Would this do what you asked:
a = [1, 2, 3, 2, 1, 4, 5, 6, 7, 8]
def f(l):
x = l.copy()
for i in l:
if x.count(i) > 1:
first_index = x.index(i)
second_index = x.index(i, first_index + 1)
x = x[:first_index] + x[second_index:]
return x
So the output of f(a) would be [1, 4, 5, 6, 7, 8] and the output of f([1, 2, 3, 2, 1, 4, 5, 6, 7, 8, 7, 6, 5, 15, 16]) would be [1, 4, 5, 15, 16].
if you want to find unique elements you can use set and list
mylist = list(set(mylist))
a = [1, 2, 3, 2, 1, 4, 5, 6, 7, 8, 7, 6, 5, 15, 16]
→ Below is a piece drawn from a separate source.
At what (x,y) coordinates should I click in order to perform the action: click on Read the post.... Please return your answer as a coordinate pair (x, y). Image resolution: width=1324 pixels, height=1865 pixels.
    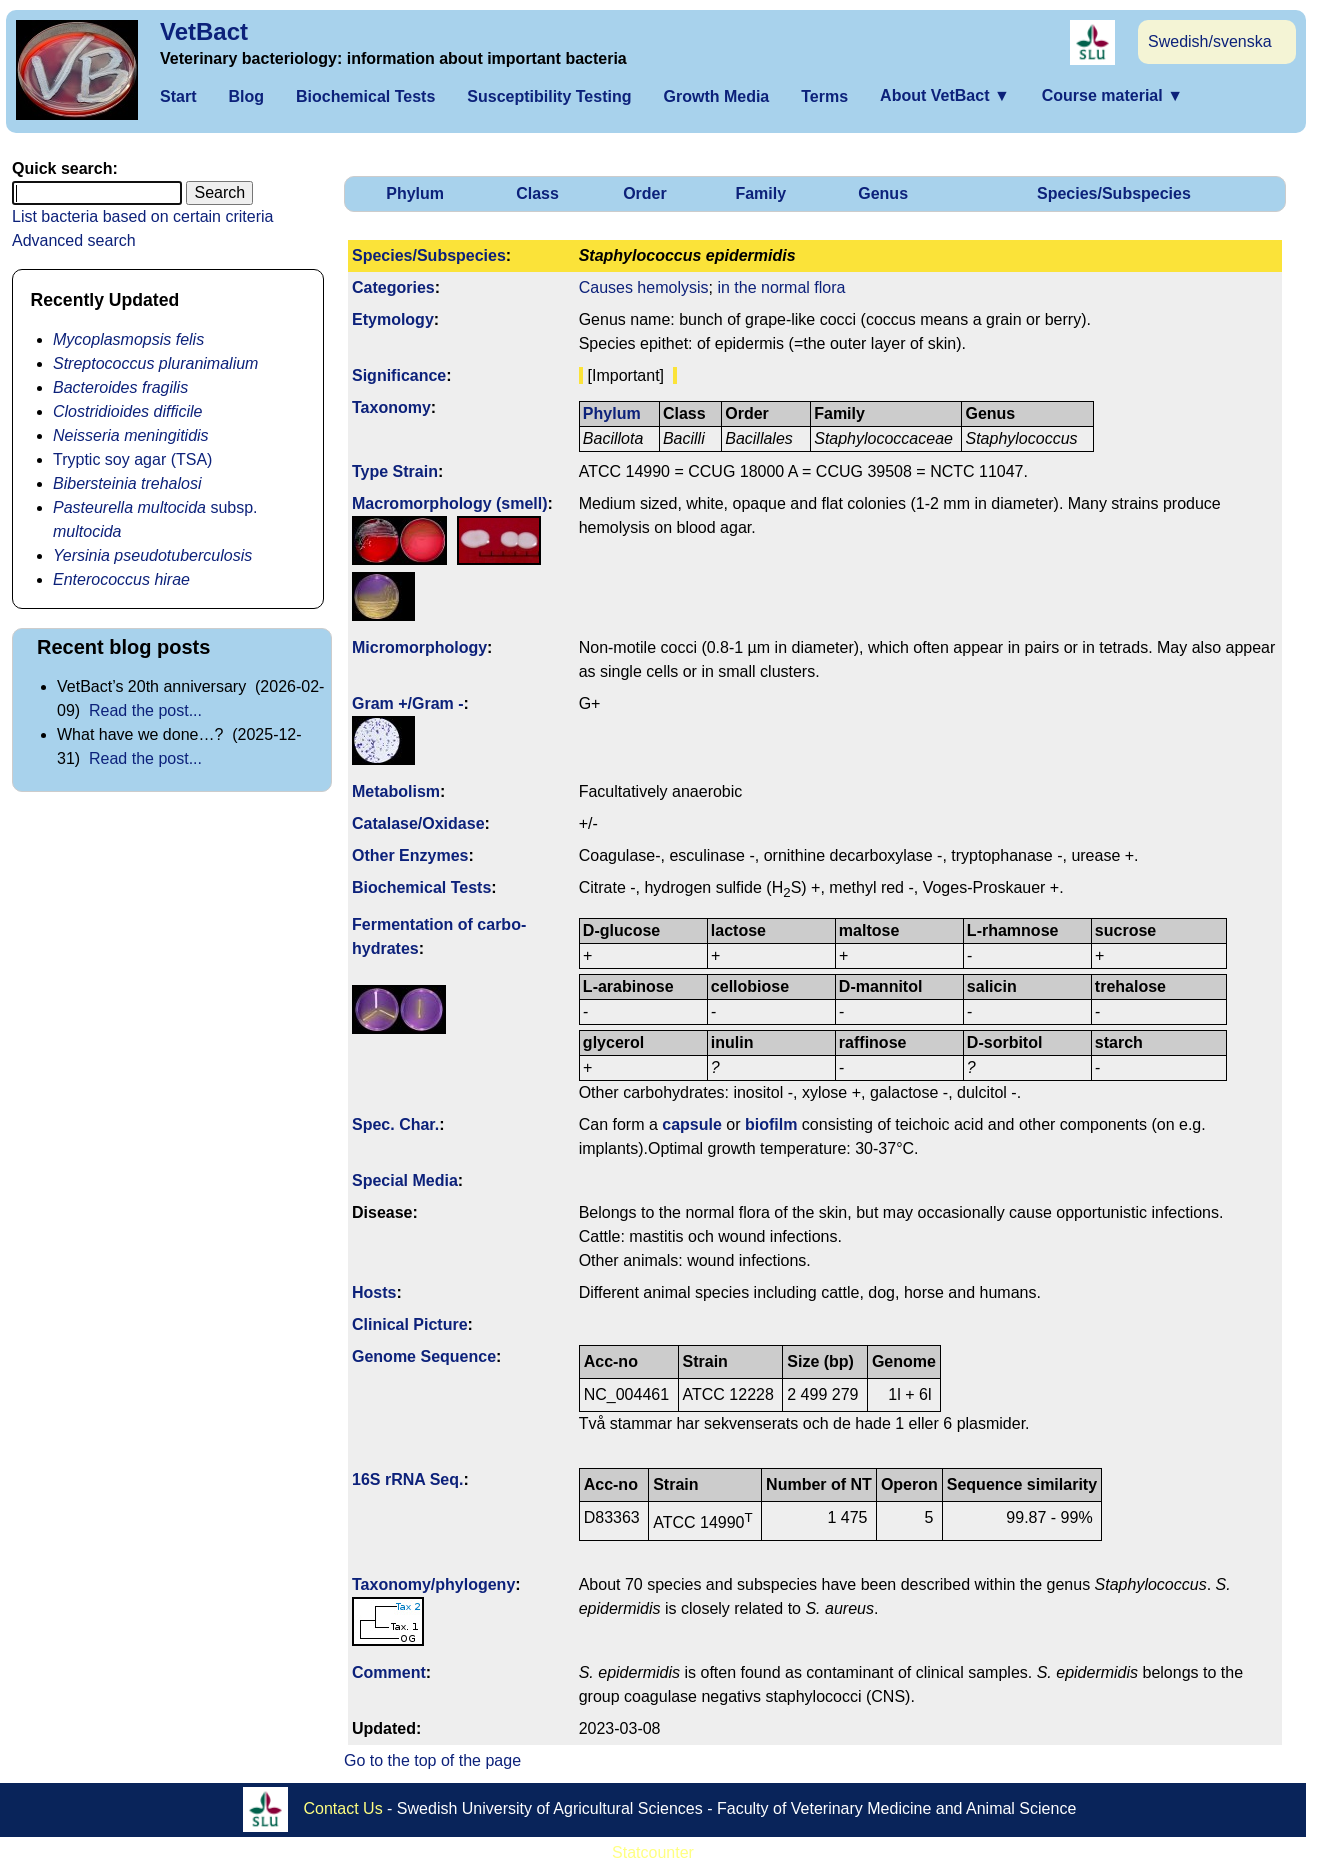
    Looking at the image, I should click on (145, 710).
dup = [x for x in a if a.count(x) > 1] # list of duplicates
while dup:
pos1 = a.index(dup[0])
pos2 = a.index(dup[0], pos1+1)
a = a[:pos1]+a[pos2:]
dup = [x for x in a if a.count(x) > 1]
print a #[1, 4, 5, 15, 16]
A more efficient solution would be
a = [1, 2, 3, 2, 1, 4, 5, 6, 7, 8, 7, 6, 5, 15, 16]
pos1 = 0
while pos1 < len(a):
if a[pos1] in a[pos1+1:]:
pos2 = a.index(a[pos1], pos1+1)
a = a[:pos1]+a[pos2:]
pos1 += 1
print a #[1, 4, 5, 15, 16]
(This probably isn't the most efficient way, but hopefully it helps)
Couldn't you just check if something appears twice, if it does you have firstIndex, secondIndex, then:
a=[1,2,3,4,5,1,7,8,9]
b=[]
#do a method to get the first and second index of the repeated number then
for index in range(0, len(a)):
print index
if index>firstIndex and index<secondIndex:
print "We removed: "+ str(a[index])
else:
b.append(a[index])
print b
The output is [1,1,7,8,9] which seems to be what you want.
To do the job you need:
the first and the last position of duplicated values
all indexes between, to remove them
Funny thing is, you can simply tell python to do this:
# we can use a 'smart' dictionary, that can construct default value:
from collections import defaultdict
# and 'chain' to flatten lists (ranges)
from itertools import chain
a = [1, 2, 3, 2, 1, 4, 5, 6, 7]
# build dictionary where each number is key, and value is list of positions:
index = defaultdict(list)
for i, item in enumerate(a):
index[item].append(i)
# let's take first only and last index for non-single values
edges = ((pos[0], pos[-1]) for pos in index.values() if len(pos) > 1)
# we can use range() to get us all index positions in-between
# ...use chain.from_iterable to flatten our list
# ...and make set of it for faster lookup:
to_remove = set(chain.from_iterable(range(start, end)
for start, end in edges))
result = [item for i, item in enumerate(a) if i not in to_remove]
# expected: [1, 4, 5, 6, 7]
print result
Of course you can make it shorter:
index = defaultdict(list)
for i, item in enumerate([1, 2, 3, 2, 1, 4, 5, 6, 7]):
index[item].append(i)
to_remove = set(chain.from_iterable(range(pos[0], pos[-1])
for pos in index.values() if len(pos) > 1))
print [item for i, item in enumerate(a) if i not in to_remove]
This solution has linear complexity and should be pretty fast. The cost is
additional memory for dictionary and set, so you should be careful for huge data sets. But if you have a lot of data, other solutions that use lst.index will choke anyway, because they are O(n^2) with a lot of dereferencing and function calls.